▶ **Task description**: Every entry should be duplicated verbatim, and no picture may appear in the copy.

▶ **Records provided**:

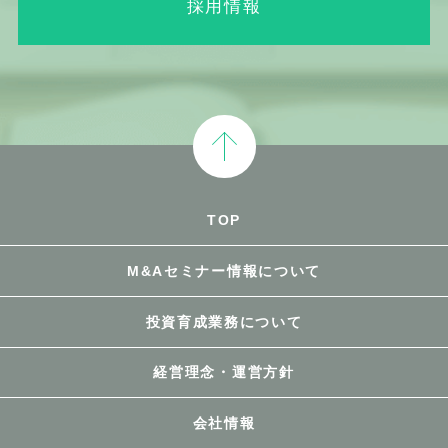
採用情報
TOP
M&Aセミナー情報について
投資育成業務について
経営理念・運営方針
会社情報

▶ **Result of this exercise**:
採用情報
TOP
M&Aセミナー情報について
投資育成業務について
経営理念・運営方針
会社情報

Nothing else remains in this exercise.